For the first time, a political party is acting with political will to settle an issue that has been taking its deadly toll on Turkey for many years.
For the first time, this party is backed by a voter base large enough to help it proceed with the intention of solving this problem.
For the first time, international conjuncture enables this country to handle a problem that started a century ago.
For the first time, the regional countries that provided the Kurdistan Workers' Party (PKK) weapons, logistics and intelligence in the past stopped doing so.
For the first time, there is common wisdom emerging among state organs, and there is a quest for settling the issue with methods other than coercion.
For the first time, the military is leaving the initiative to civilians, is lending support to civilian moves toward a settlement and is not raising objections.
A century ago, Turkey was a country whose empire was destroyed, whose armies were dispersed and whose shipyards were occupied. The nation was poor and needy without any strength or will to go on. Whether Turks would be allowed to live here, whether they would have their flag waving above their heads or whether they would have any state was not known. The big powers intended to squeeze Turks into several cities in central Anatolia.
A century later, Turkey was able to assert, "It is our mission to establish order in this region." Turkey is on the stage as a country that has extraordinary self-confidence that exceeds other countries in the region. Turkey's self-assertion is backed by its educated workforce, its model of a democratic, secular state governed by the rule of law, its economy that is integrated with the world and its big army.
There is no other country comparable to Turkey in the region.
Moreover, internal and external parameters and development dynamics show that Turkey has a good future.
These are all true. But there is also a fact that no one can deny: In order for the country to make substantial process, it needs to settle the Kurdish issue. Turkey cannot run without getting rid of the shackles related to the Kurdish issue.
During the Cold War era, there were two main issues -- one concerning foreign policy and the other a domestic issue -- that prevented Turkey from running: Cyprus and Aegean issues and the secularism debates inside the country.
Turkey was so preoccupied with these issues that it did not have a chance to look around, let alone consider becoming a regional power. It always had concerns about ensuring its own security. Could a country crippled with fears of internal enemies become a regional power?

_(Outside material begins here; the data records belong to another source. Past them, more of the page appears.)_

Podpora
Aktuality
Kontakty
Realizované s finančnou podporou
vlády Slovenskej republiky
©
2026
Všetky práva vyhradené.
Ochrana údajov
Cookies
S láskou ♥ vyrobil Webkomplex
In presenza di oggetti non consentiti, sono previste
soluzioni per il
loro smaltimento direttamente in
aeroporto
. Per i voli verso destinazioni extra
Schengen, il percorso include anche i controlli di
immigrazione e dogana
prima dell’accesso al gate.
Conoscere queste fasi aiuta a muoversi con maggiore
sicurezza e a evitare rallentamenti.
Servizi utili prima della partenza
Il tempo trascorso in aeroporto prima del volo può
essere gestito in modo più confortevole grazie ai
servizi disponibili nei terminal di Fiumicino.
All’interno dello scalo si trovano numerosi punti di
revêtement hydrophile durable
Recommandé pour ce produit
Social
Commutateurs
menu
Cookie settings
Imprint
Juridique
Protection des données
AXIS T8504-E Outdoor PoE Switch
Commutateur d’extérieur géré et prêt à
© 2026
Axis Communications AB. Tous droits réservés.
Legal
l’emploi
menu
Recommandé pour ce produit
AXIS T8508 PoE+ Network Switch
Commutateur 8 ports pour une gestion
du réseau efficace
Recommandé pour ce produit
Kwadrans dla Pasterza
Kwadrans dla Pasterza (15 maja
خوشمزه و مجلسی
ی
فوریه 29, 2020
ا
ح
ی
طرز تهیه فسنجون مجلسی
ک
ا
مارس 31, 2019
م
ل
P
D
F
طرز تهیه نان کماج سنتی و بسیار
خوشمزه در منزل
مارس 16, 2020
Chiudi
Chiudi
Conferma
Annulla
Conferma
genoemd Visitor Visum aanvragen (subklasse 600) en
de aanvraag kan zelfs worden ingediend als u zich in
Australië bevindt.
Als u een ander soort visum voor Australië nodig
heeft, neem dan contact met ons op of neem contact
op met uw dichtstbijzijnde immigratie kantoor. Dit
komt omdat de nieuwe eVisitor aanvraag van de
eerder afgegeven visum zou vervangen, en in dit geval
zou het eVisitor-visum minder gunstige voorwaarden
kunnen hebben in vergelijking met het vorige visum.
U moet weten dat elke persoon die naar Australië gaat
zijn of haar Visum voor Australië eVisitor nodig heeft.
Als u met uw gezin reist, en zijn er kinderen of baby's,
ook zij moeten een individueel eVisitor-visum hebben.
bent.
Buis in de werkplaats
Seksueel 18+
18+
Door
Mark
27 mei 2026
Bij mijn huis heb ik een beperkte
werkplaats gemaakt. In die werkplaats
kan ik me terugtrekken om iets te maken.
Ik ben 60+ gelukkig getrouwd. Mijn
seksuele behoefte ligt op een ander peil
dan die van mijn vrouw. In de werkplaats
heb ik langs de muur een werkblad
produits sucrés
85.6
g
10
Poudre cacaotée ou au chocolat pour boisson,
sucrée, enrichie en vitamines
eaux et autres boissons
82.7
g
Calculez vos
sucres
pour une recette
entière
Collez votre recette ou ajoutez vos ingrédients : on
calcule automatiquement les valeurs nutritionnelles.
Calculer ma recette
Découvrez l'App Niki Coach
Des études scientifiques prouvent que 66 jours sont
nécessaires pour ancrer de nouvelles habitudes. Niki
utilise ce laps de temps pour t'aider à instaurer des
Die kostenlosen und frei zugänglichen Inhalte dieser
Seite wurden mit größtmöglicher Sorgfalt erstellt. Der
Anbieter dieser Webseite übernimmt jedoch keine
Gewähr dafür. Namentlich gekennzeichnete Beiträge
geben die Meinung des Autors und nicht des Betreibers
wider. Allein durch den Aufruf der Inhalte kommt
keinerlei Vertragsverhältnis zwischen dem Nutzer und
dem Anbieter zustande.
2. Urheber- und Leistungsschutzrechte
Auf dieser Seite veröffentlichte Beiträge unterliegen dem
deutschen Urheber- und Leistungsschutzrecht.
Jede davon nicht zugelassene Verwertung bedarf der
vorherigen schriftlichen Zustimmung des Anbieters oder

History brought new opportunities for Turkey in the aftermath of the Cold War. Today, these opportunities are at their peak.
Those who say no to the Kurdish initiative must sincerely ask themselves, "Why am I against it?" We cannot decline this opportunity that we encounter a century later to become "the subject of history instead of being the object of it." To sacrifice this opportunity for the 2011 election is not something that is logical.
Some countries in Europe and some in the Middle East realize and fear the role Turkey will play in the international arena if it can settle the Kurdish issue.
Who do you think are the main factors that block the democratic initiative? Those who made a show in Habur or those who carried the posters of Abdullah Öcalan in İzmir or those who hold rallies as if Öcalan were not comfortable on İmralı?
No, they are not.
You must look beyond those provocations and see the strategic approach that triggered those provocations. That strategic mentality is aware of the new position Turkey will have in the international arena if it can settle the Kurdish issue.
Those who intend to protect the state or those who call themselves nationalists must wake up from their sleep and understand just who it is they are aiding.
External obstacles can be understood to some extent. But internal obstacles cannot be considered natural, and there are grave consequences for those who encourage these obstacles.